Correlation Between Chimera Investment and Two Harbors
Can any of the company-specific risk be diversified away by investing in both Chimera Investment and Two Harbors at the same time? Although using a correlation coefficient on its own may not help to predict future stock returns, this module helps to understand the diversifiable risk of combining Chimera Investment and Two Harbors into the same portfolio, which is an essential part of the fundamental portfolio management process.
By analyzing existing cross correlation between Chimera Investment and Two Harbors Investment, you can compare the effects of market volatilities on Chimera Investment and Two Harbors and check how they will diversify away market risk if combined in the same portfolio for a given time horizon. You can also utilize pair trading strategies of matching a long position in Chimera Investment with a short position of Two Harbors. Check out your portfolio center. Please also check ongoing floating volatility patterns of Chimera Investment and Two Harbors.

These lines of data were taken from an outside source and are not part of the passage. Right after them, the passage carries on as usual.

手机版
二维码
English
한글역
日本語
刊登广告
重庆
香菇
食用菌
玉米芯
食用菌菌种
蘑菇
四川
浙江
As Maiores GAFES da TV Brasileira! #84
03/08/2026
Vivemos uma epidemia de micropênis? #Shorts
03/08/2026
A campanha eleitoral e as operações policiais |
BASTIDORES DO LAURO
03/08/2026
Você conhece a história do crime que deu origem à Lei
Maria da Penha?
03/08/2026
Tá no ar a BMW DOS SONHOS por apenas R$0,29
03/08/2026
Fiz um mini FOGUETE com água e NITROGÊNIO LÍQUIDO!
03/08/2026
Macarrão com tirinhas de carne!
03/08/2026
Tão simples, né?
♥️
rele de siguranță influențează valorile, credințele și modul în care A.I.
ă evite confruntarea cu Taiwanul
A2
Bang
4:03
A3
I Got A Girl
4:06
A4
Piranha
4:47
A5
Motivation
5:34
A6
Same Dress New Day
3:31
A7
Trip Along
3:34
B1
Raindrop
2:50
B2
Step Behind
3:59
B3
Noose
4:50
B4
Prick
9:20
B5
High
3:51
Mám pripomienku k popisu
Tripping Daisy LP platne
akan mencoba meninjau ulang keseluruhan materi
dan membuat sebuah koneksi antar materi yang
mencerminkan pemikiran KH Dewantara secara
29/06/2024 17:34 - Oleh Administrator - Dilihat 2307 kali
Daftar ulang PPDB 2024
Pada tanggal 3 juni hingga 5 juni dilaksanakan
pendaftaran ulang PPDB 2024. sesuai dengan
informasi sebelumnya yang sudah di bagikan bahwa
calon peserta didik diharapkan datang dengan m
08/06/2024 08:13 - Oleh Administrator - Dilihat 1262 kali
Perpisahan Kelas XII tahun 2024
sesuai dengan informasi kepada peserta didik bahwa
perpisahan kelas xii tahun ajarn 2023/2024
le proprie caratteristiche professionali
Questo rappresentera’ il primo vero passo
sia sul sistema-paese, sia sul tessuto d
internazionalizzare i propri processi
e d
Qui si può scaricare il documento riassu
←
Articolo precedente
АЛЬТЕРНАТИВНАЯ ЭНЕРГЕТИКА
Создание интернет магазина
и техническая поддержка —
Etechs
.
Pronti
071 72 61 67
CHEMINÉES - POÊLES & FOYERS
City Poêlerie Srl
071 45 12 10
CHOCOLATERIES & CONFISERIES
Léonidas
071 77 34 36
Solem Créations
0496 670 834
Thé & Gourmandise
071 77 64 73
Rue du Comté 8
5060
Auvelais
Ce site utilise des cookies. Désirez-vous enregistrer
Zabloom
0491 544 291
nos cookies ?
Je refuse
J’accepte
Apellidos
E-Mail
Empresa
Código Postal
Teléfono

Diversification Opportunities for Chimera Investment and Two Harbors
0.65 | Correlation Coefficient |
Poor diversification
The 3 months correlation between Chimera and Two is 0.65. Overlapping area represents the amount of risk that can be diversified away by holding Chimera Investment and Two Harbors Investment in the same portfolio, assuming nothing else is changed. The correlation between historical prices or returns on Two Harbors Investment and Chimera Investment is a relative statistical measure of the degree to which these equity instruments tend to move together. The correlation coefficient measures the extent to which returns on Chimera Investment are associated (or correlated) with Two Harbors. Values of the correlation coefficient range from -1 to +1, where. The correlation of zero (0) is possible when the price movement of Two Harbors Investment has no effect on the direction of Chimera Investment i.e., Chimera Investment and Two Harbors go up and down completely randomly.

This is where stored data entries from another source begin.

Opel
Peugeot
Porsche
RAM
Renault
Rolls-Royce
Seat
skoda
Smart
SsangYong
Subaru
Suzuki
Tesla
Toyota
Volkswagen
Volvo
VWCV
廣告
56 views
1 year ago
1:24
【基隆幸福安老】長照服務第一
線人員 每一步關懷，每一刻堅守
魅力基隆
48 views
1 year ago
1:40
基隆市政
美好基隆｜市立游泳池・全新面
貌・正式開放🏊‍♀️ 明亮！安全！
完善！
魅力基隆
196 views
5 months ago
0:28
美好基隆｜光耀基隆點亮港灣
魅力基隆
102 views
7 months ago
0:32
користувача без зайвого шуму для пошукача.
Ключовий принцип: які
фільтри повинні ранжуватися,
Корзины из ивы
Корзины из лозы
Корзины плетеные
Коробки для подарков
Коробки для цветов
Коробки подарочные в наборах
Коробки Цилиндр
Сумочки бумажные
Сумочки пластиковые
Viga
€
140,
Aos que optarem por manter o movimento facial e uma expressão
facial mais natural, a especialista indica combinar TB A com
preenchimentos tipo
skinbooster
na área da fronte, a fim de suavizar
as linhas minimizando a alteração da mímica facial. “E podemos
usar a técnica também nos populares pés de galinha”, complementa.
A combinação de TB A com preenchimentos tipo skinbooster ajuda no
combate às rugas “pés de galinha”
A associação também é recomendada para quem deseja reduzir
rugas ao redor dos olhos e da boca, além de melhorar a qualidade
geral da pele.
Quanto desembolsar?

Pair Corralation between Chimera Investment and Two Harbors
Assuming the 90 days trading horizon Chimera Investment is expected to under-perform the Two Harbors. In addition to that, Chimera Investment is 1.19 times more volatile than Two Harbors Investment. It trades about -0.1 of its total potential returns per unit of risk. Two Harbors Investment is currently generating about -0.05 per unit of volatility. If you would invest 2,428 in Two Harbors Investment on September 4, 2024 and sell it today you would lose (39.00) from holding Two Harbors Investment or give up 1.61% of portfolio value over 90 days.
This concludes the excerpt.